Milliyetçi düşüncenin büyük beyinlerinden merhum Prof. Erol Güngör, parti disiplini altına giren meslektaşlarını eleştirmiş, "tenkitçi tavrı kaybeden bir aydın artık ruhları karartmaktan başka işe yaramaz" diye yazmıştı. (Sosyal Meseleler ve Aydınlar, Ötüken Yay. s. 374)

SİNAN ATEŞ DAVASI

Şimdi yüksek fikir hayatının bu prensiplerini önceki gün çıkan bir habere uygulayalım

Sinan Ateş davasında, azmettirici olarak tutuklu yargılanan eski Ülkü Ocakları Yöneticisi Tolgahan Demirbaş'ın, cinayetten önce ve sonra MHP Genel Başkan Yardımcısı İzzet Yönter ile defalarca WhatsApp üzerinden mesajlaştığı ortaya çıktı.

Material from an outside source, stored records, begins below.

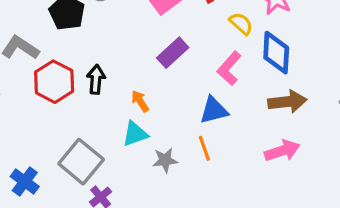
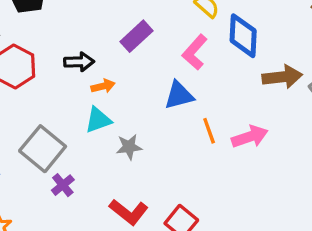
black arrow: (96, 79) -> (79, 62), moved, turned 84
orange arrow: (140, 101) -> (103, 86), turned 110
brown arrow: (287, 102) -> (282, 77), moved
orange line: (204, 148) -> (209, 131), moved

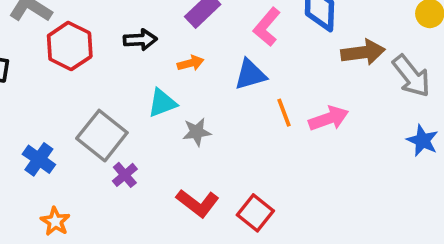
orange arrow: (103, 86) -> (191, 63), moved

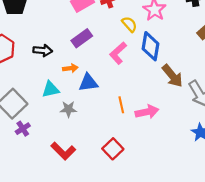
brown arrow: (363, 52) -> (172, 76), turned 50
blue triangle: (250, 75) -> (88, 83), moved
red square: (255, 213) -> (113, 149), moved

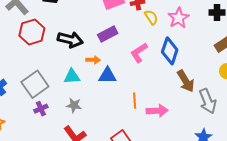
yellow semicircle: (129, 24) -> (151, 17), moved
black arrow: (43, 50) -> (70, 40), size x1.4
gray star: (68, 109) -> (74, 105), moved

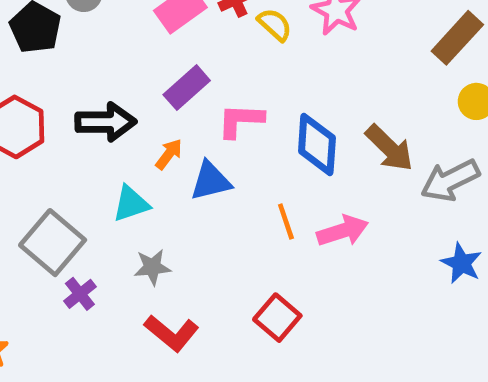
blue diamond: (170, 51) -> (317, 145), moved
pink L-shape: (139, 53) -> (241, 120), moved, turned 50
orange arrow: (93, 60) -> (169, 154), turned -40
gray arrow: (208, 101) -> (450, 180), turned 100

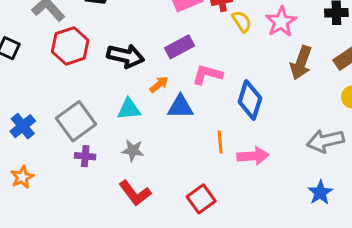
brown arrow: (389, 148) -> (301, 63), moved, turned 52
purple cross: (80, 294) -> (85, 156), turned 30

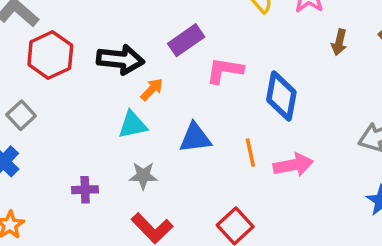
brown arrow: (301, 63) -> (339, 42), size x0.6
orange arrow: (159, 84) -> (152, 89), moved
blue triangle: (180, 107) -> (195, 138), moved
gray square: (76, 121) -> (21, 115), moved, size x0.6

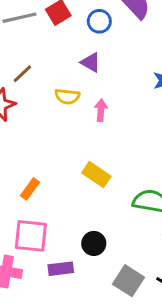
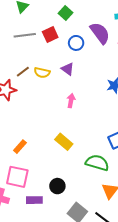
yellow semicircle: (67, 96) -> (42, 73), moved

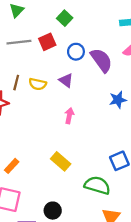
purple semicircle: (100, 33) -> (101, 60), moved
brown line: (23, 72) -> (16, 83), turned -40

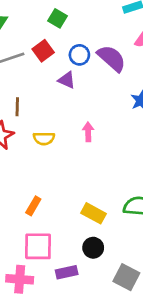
purple triangle: (66, 80) -> (67, 80), moved
yellow semicircle: (38, 84) -> (44, 138), moved
yellow rectangle: (61, 161) -> (94, 213), moved

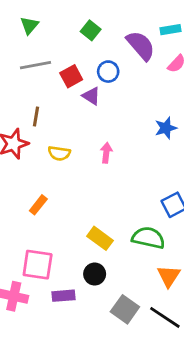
red square: (43, 51) -> (71, 76), moved
purple semicircle: (112, 58) -> (141, 46), moved
orange rectangle: (33, 206) -> (38, 205), moved

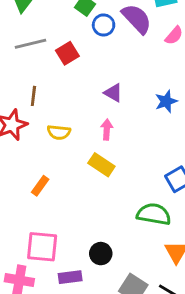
blue circle: (108, 72) -> (104, 25), moved
purple triangle: (91, 96) -> (113, 93), moved
yellow rectangle: (100, 238) -> (101, 165), moved

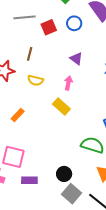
blue circle: (104, 25) -> (74, 23), moved
brown line: (33, 96) -> (30, 54), moved
black circle: (101, 254) -> (64, 174), moved

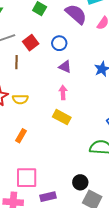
blue circle: (74, 23) -> (59, 43), moved
brown line: (30, 54) -> (16, 62), moved
yellow semicircle: (35, 80) -> (20, 99), moved

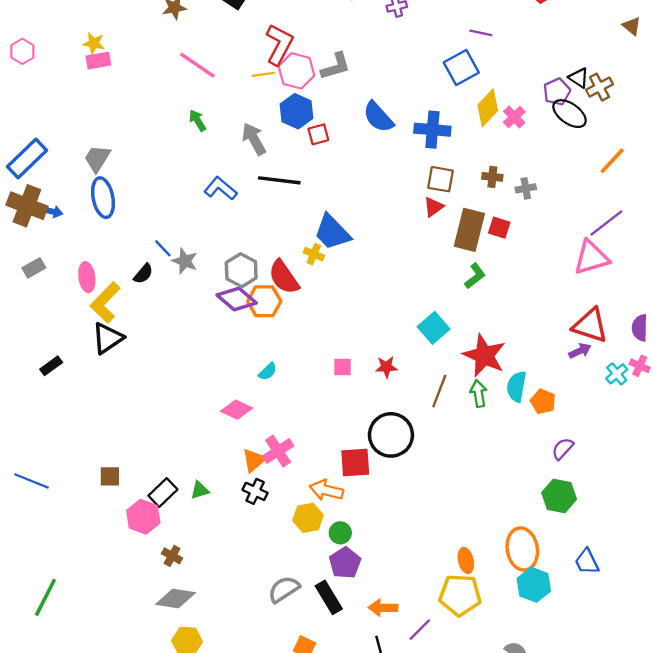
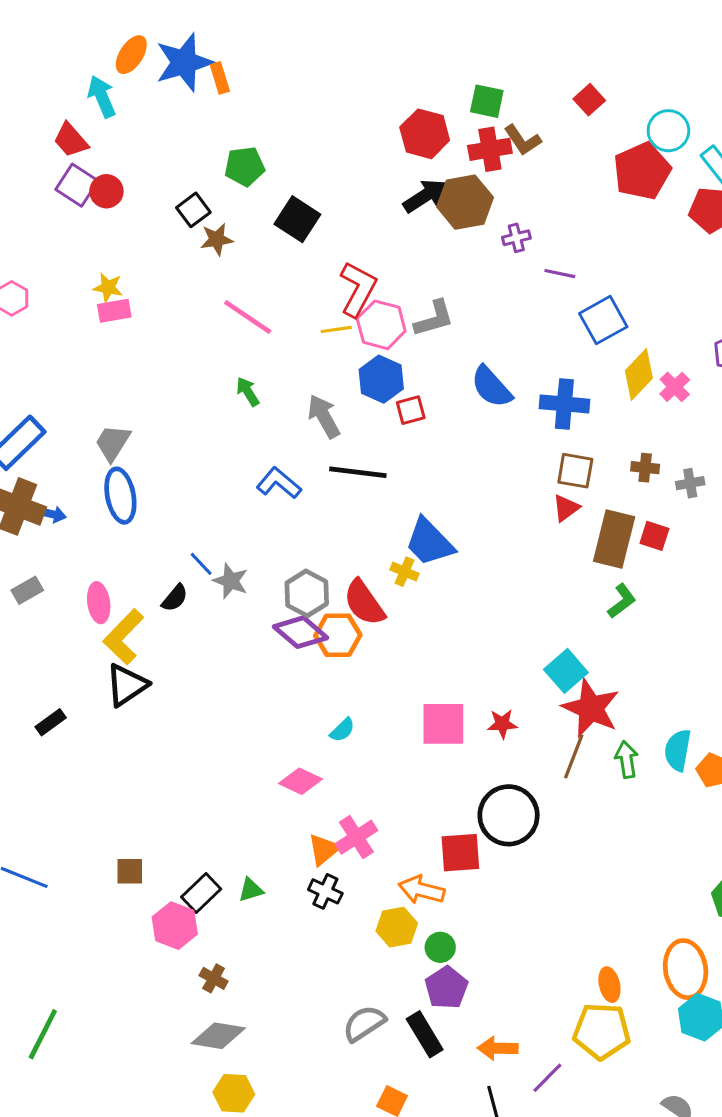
purple line: (481, 33) -> (560, 274), moved
red star: (484, 355) -> (591, 708), moved
pink square: (343, 367) -> (443, 724), size x1.8

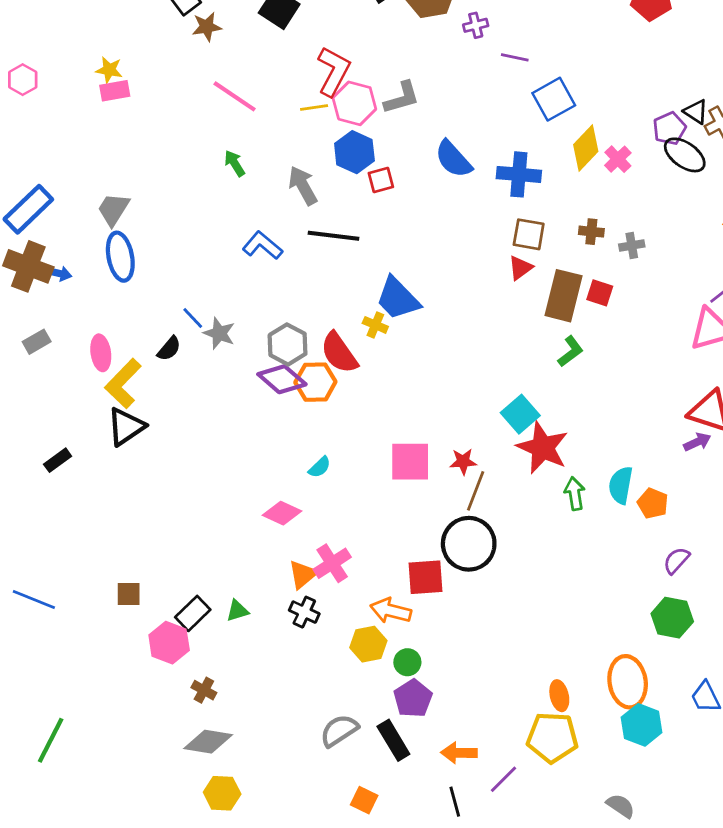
brown line: (574, 756) -> (476, 491), moved

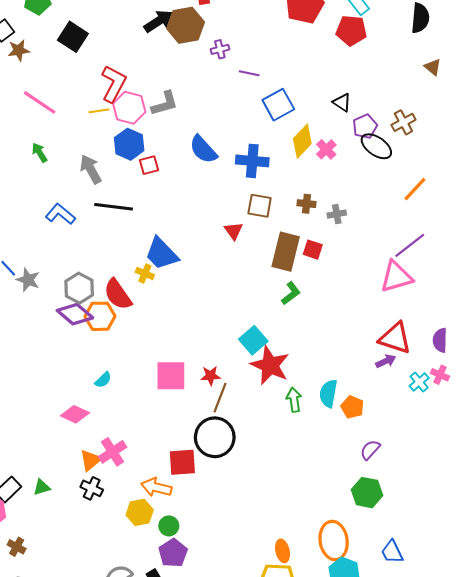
black triangle: (696, 112) -> (342, 102), moved
red triangle: (520, 268) -> (233, 231), moved, turned -30

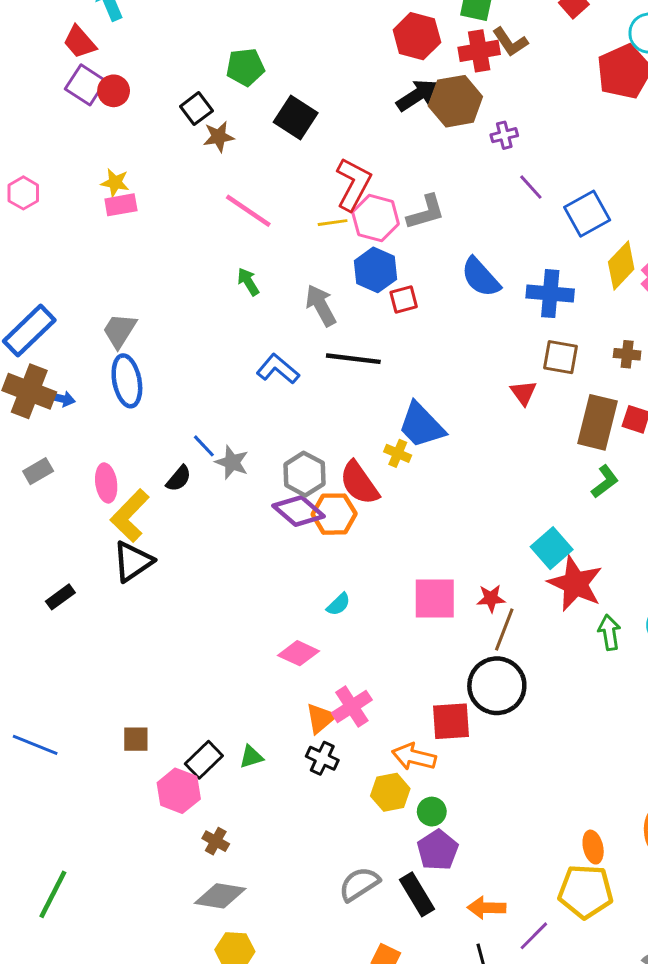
purple line: (249, 73) -> (531, 187), moved, turned 36

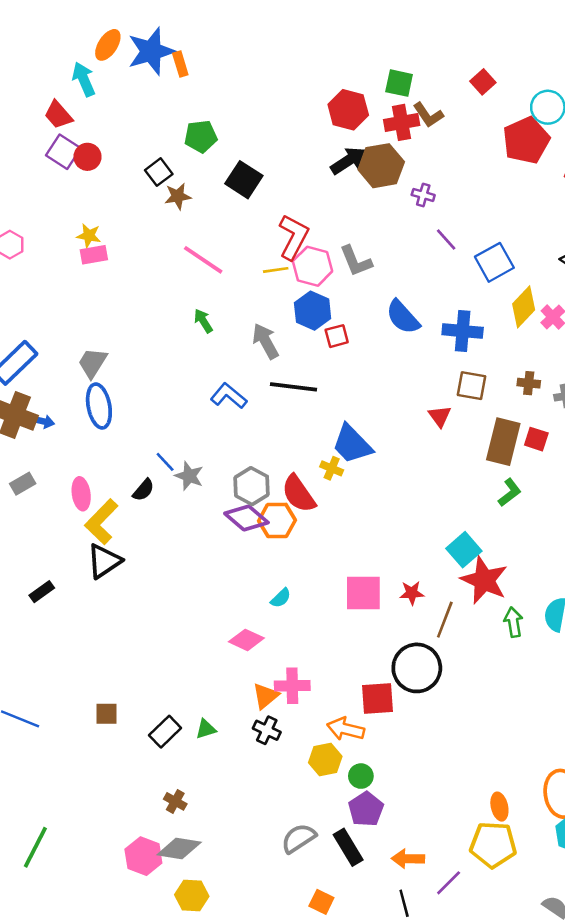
purple cross: (504, 135) -> (423, 195), turned 30
gray L-shape: (426, 212) -> (356, 261), turned 84
brown line: (504, 630) -> (445, 620), moved
pink cross: (352, 706) -> (292, 686), turned 32
pink hexagon: (179, 791) -> (143, 856), moved

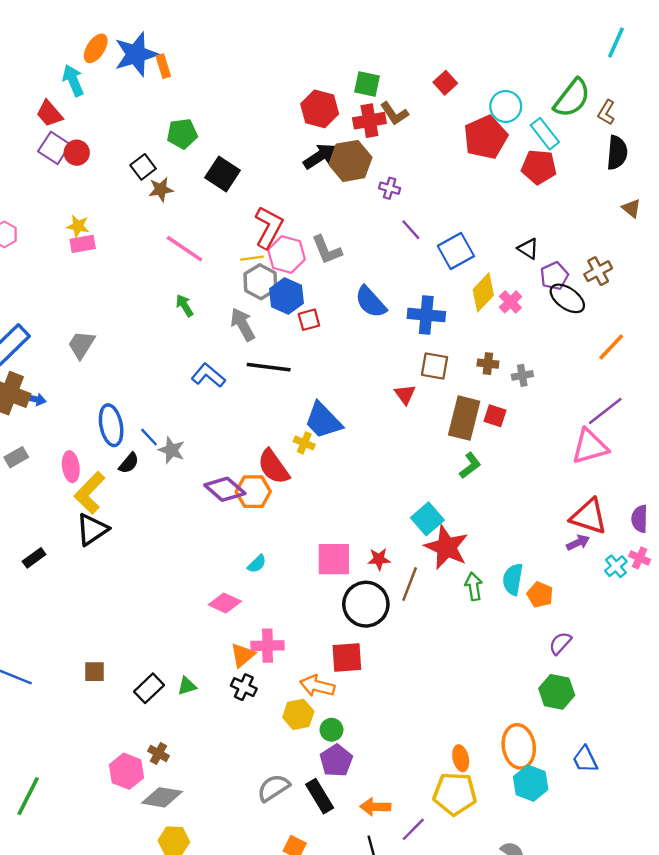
blue ellipse: (99, 406) -> (111, 425), moved
gray hexagon: (252, 486) -> (260, 282), moved
black circle: (417, 668) -> (366, 604), moved
pink hexagon: (143, 856) -> (126, 771), moved

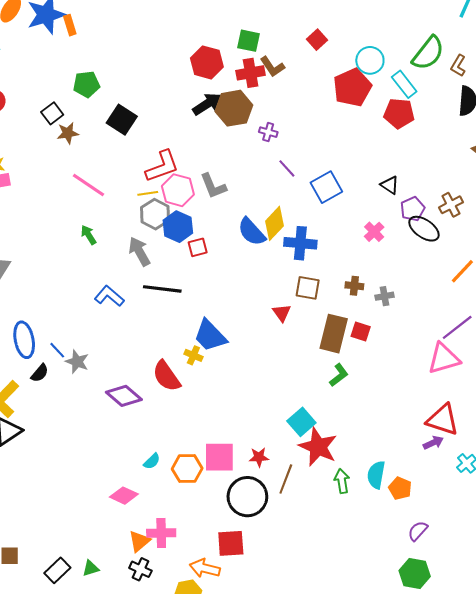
red L-shape: (269, 227) -> (162, 166), turned 42
yellow diamond: (483, 292) -> (274, 223), moved
orange hexagon: (253, 492) -> (187, 469), moved

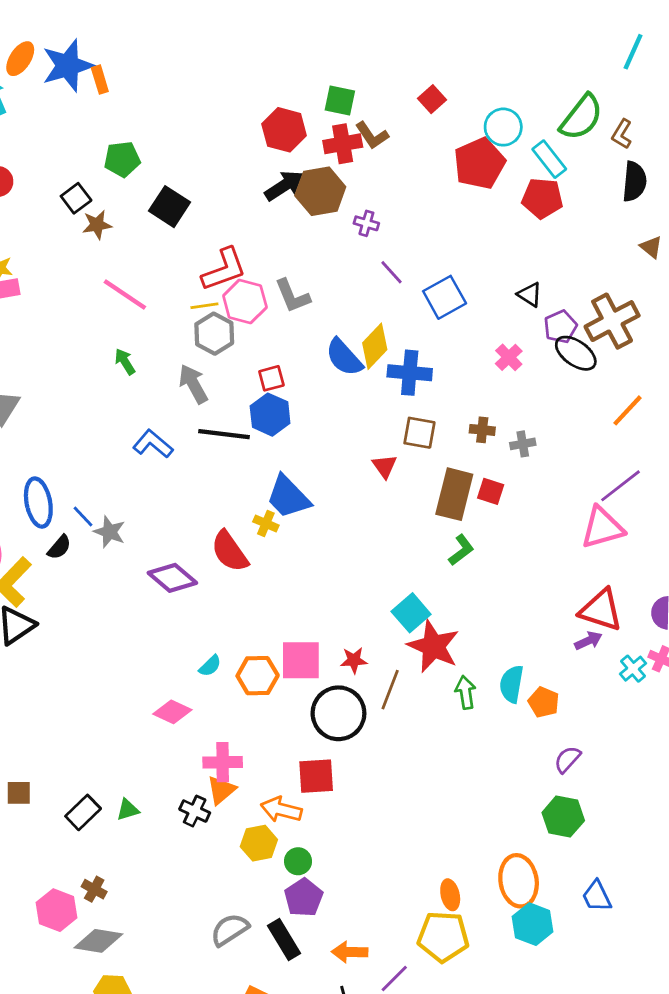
brown cross: (451, 205) -> (612, 321), size x1.6
blue hexagon: (178, 227) -> (270, 415), moved
orange triangle: (139, 541) -> (221, 790), moved

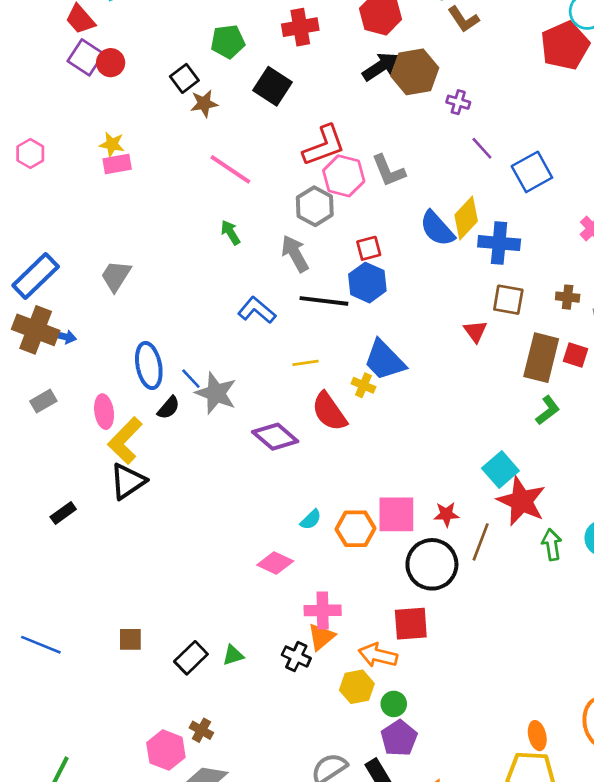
red cross: (343, 144) -> (300, 27), moved
yellow line: (204, 306) -> (305, 363), moved
gray star: (110, 532) -> (216, 393), size x1.4

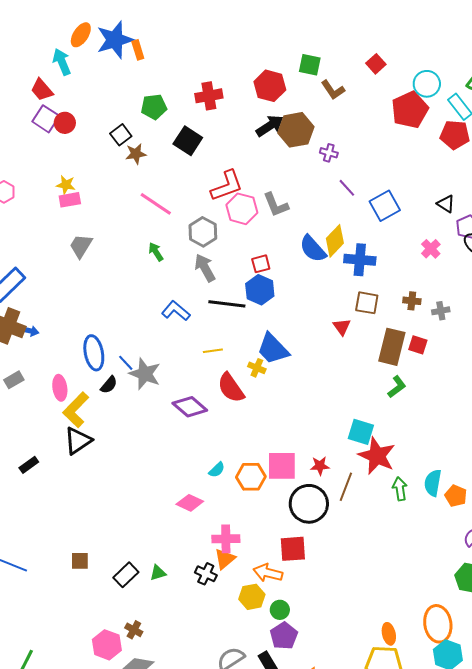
gray hexagon: (315, 206) -> (203, 232), moved
gray trapezoid: (116, 276) -> (81, 246), moved
cyan square: (500, 470) -> (361, 432), turned -32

İddianamede yok ama bilirkişi incelenmesinde tespit edilmiş.

Böyle başka ilişkiler de var. Tetikçi Eray Özyağcı'yı İstanbul'a getiren ve cinayetten sonra kaçıran arabalar da Ocak ve partiye ait.

MHP'li bir kimse parti disiplini için veya parti hakkında negatif kanaatler oluşmasın diye bunları görmezden gelebilir, yazılmasını istemeyebilir. Böyle zaten.

Ama bir gazeteci görmezden gelebilir mi! Hukuk hassasiyeti olan bir kimse bu ilişkilerin aydınlatılmasını, soruşturulmasını istemekten geri durabilir mi!

Belki de bu ilişkiler aynı camiada olmaktan kaynaklanıyordu, cinayetle ilgisizdi. Kamu vicdanının tatmin olması için bu konuların adalet tarafından soruşturulup ortaya konulması gerekmiyor mu

KANUN YOLLARI AÇIK

Muhalefet partilerinin bu konudaki davranışlarında MHP'yi yıpratmak gibi bir saik olabilir. Ama gazeteci ve hukukçu ne gördüyse onu söylemek ve soruşturulmasını istemek durumundadır. Bu, onun vicdani, ahlaki ve mesleki görevidir.

Bahçeli takibe aldıkları isimleri "liste" halinde açıkladı. Hiçbiri geri adım atmayacak, doğru bildiklerini söylemeye, yazmaya devam edeceklerdir.

Bahçeli, Ülkücüler ailenin bir büyüğü tavrıyla Ayşe Ateş'i kabul edip acısını paylaşsa, başsağlığı dilese, soruşturmanın eksiksiz yürütülmesini isteseydi sadece vicdanlı davranmış olmaz, partisini de daha etkili bir şekilde savunmuş olur, kimse olumsuz bir şey diyemezdi.